Think about it, what we got to see up close represents the cutting edge in
manned space technology anyone has ever produced. That's not only of interest
to Musk's commercial rivals here in the US but also to 'rival' nations that
still have state-sponsored space programs. Even if Musk is ok with it, I
wonder how happy the US government is that China, Russia, Iran etc can pour
all over those launch photos and videos.

Nasa never provided that kind of access to the press and media of its space
vehicles. We should be grateful for the amount of access we've enjoyed from
SpaceX.

 _(it sounds like they ARE going to be steaming it online after all, btw)_

------
colomon
Err... let me see if I can piece this together. Friday's attempt was webcast
and was scrubbed. Saturday's attempt was not webcast and was scrubbed. Today's
attempt is scheduled for 5:16 PM Eastern and will be webcast?
[http://new.livestream.com/spacex/events/2980259/statuses/546...](http://new.livestream.com/spacex/events/2980259/statuses/54607438)

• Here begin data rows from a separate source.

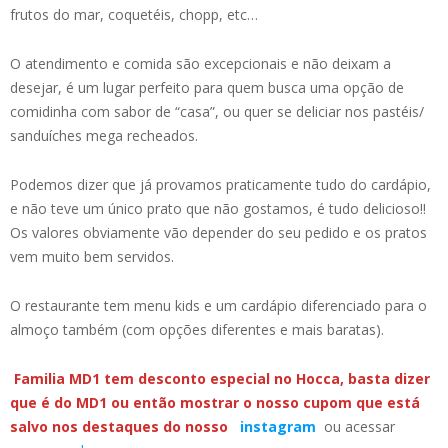
frutos do mar, coquetéis, chopp, etc…
O atendimento e comida são excepcionais e não deixam a
desejar, é um lugar perfeito para quem busca uma opção de
comidinha com sabor de “casa”, ou quer se deliciar nos pastéis/
sanduíches mega recheados.
Podemos dizer que já provamos praticamente tudo do cardápio,
e não teve um único prato que não gostamos, é tudo delicioso!!
Os valores obviamente vão depender do seu pedido e os pratos
vem muito bem servidos.
O restaurante tem menu kids e um cardápio diferenciado para o
almoço também (com opções diferentes e mais baratas).
Familia MD1 tem desconto especial no Hocca, basta dizer
que é do MD1 ou então mostrar o nosso cupom que está
salvo nos destaques do nosso
instagram
ou acessar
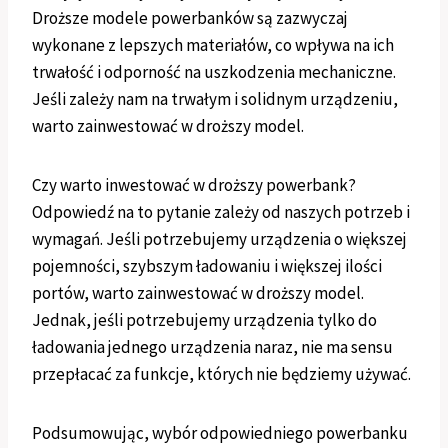
Droższe modele powerbanków są zazwyczaj
wykonane z lepszych materiałów, co wpływa na ich
trwałość i odporność na uszkodzenia mechaniczne.
Jeśli zależy nam na trwałym i solidnym urządzeniu,
warto zainwestować w droższy model.
Czy warto inwestować w droższy powerbank?
Odpowiedź na to pytanie zależy od naszych potrzeb i
wymagań. Jeśli potrzebujemy urządzenia o większej
pojemności, szybszym ładowaniu i większej ilości
portów, warto zainwestować w droższy model.
Jednak, jeśli potrzebujemy urządzenia tylko do
ładowania jednego urządzenia naraz, nie ma sensu
przepłacać za funkcje, których nie będziemy używać.
Podsumowując, wybór odpowiedniego powerbanku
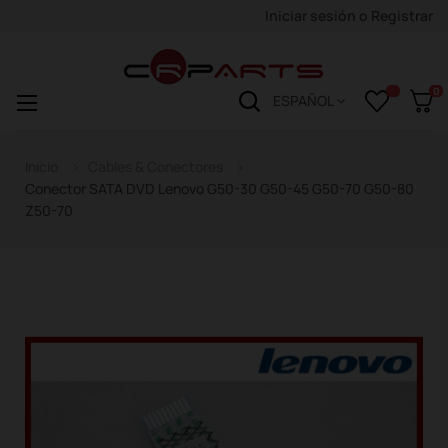
Iniciar sesión
o
Registrar
0
Navegación
☰
ESPAÑOL
de
palanca
Inicio
Cables & Conectores
Conector SATA DVD Lenovo G50-30 G50-45 G50-70 G50-80
Z50-70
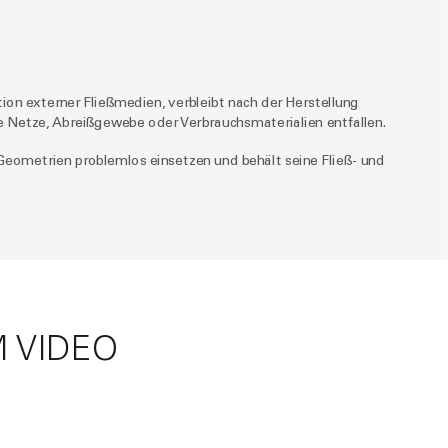
on externer Fließmedien, verbleibt nach der Herstellung
e Netze, Abreißgewebe oder Verbrauchsmaterialien entfallen.
Geometrien problemlos einsetzen und behält seine Fließ- und
M VIDEO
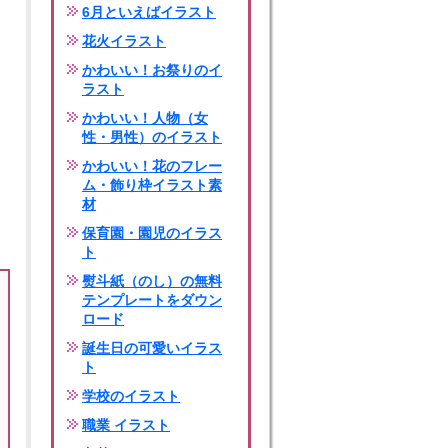
6月といえばイラスト
花火イラスト
かわいい！お祭りのイ
ラスト
かわいい！人物（女
性・男性）のイラスト
かわいい！花のフレー
ム・飾り枠イラスト素
材
保育園・園児のイラス
ト
熨斗紙（のし）の無料
テンプレートをダウン
ロード
誕生日の可愛いイラス
ト
学校のイラスト
職業 イラスト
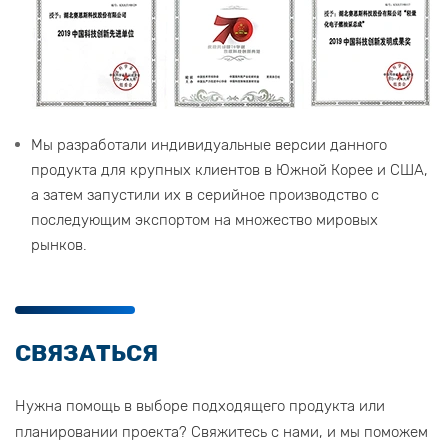
Мы разработали индивидуальные версии данного
продукта для крупных клиентов в Южной Корее и США,
а затем запустили их в серийное производство с
последующим экспортом на множество мировых
рынков.
СВЯЗАТЬСЯ
Нужна помощь в выборе подходящего продукта или
планировании проекта? Свяжитесь с нами, и мы поможем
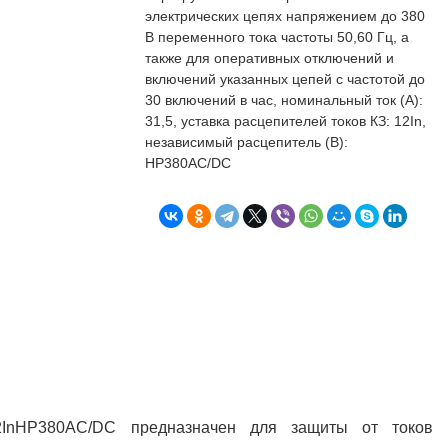
бъекта в срок. А
п
электрических цепях напряжением до 380
о
В переменного тока частоты 50,60 Гц, а
т
также для оперативных отключений и
к
Л
включений указанных цепей с частотой до
Н
30 включений в час, номинальный ток (А):
31,5, уставка расцепителей токов КЗ: 12In,
к
независимый расцепитель (В):
НР380AC/DC
о
в
"
С
Б
12InНР380AC/DC предназначен для защиты от токов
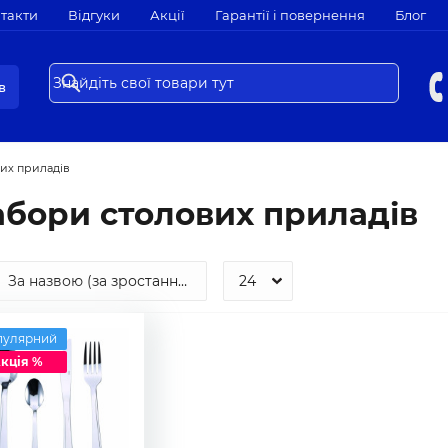
такти
Відгуки
Акції
Гарантії і повернення
Блог
в
их приладів
бори столових приладів
пулярний
кція %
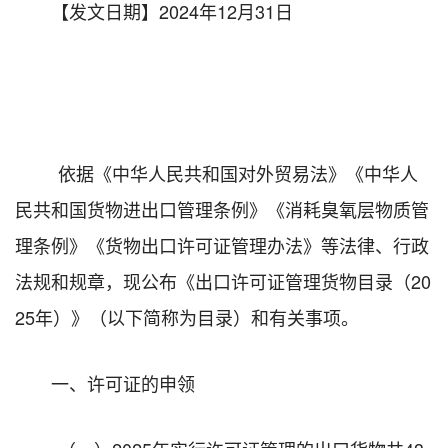
【发文日期】2024年12月31日
依据《中华人民共和国对外贸易法》《中华人
民共和国货物进出口管理条例》《消耗臭氧层物质管
理条例》《货物出口许可证管理办法》等法律、行政
法规和规章，现公布《出口许可证管理货物目录（20
2
5年）》（以下简称为目录）和有关事项。
一、许可证的申领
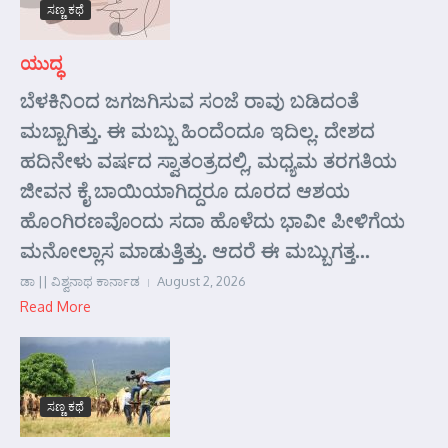
ಸಣ್ಣ ಕಥೆ
ಯುದ್ಧ
ಬೆಳಕಿನಿಂದ ಜಗಜಗಿಸುವ ಸಂಜೆ ರಾವು ಬಡಿದಂತೆ
ಮಬ್ಬಾಗಿತ್ತು. ಈ ಮಬ್ಬು ಹಿಂದೆಂದೂ ಇದಿಲ್ಲ. ದೇಶದ
ಹದಿನೇಳು ವರ್ಷದ ಸ್ವಾತಂತ್ರದಲ್ಲಿ, ಮಧ್ಯಮ ತರಗತಿಯ
ಜೀವನ ಕೈ ಬಾಯಿಯಾಗಿದ್ದರೂ ದೂರದ ಆಶಯ
ಹೊಂಗಿರಣವೊಂದು ಸದಾ ಹೊಳೆದು ಭಾವೀ ಪೀಳಿಗೆಯ
ಮನೋಲ್ಲಾಸ ಮಾಡುತ್ತಿತ್ತು. ಆದರೆ ಈ ಮಬ್ಬುಗತ್ತ...
ಡಾ || ವಿಶ್ವನಾಥ ಕಾರ್ನಾಡ
August 2, 2026
Read More
ಸಣ್ಣ ಕಥೆ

Wonder if this represents two reversals in policy, or if webcasting yesterday
was just inconvenient or maybe expensive for a launch they didn't expect to
happen?

------
treeform
EchoLogic wrote a great opinion peace on this:

[http://www.reddit.com/r/spacex/comments/28r7te/opinion_a_mes...](http://www.reddit.com/r/spacex/comments/28r7te/opinion_a_message_to_elon_musk_why_spacexs/)

------
Oculus
I think SpaceX chose to not webcast yesterday's launch because they believed
the chances for a scrub were very high. It's better to grow a large following
for webcasts of rocket launches rather then scrubbed launches.

------
nawitus
Apparently SpaceX will webcast the launch:
[http://www.spacex.com/webcast/](http://www.spacex.com/webcast/)

------
bronson
Spacex and then USA v Portugal.

So much for this afternoon.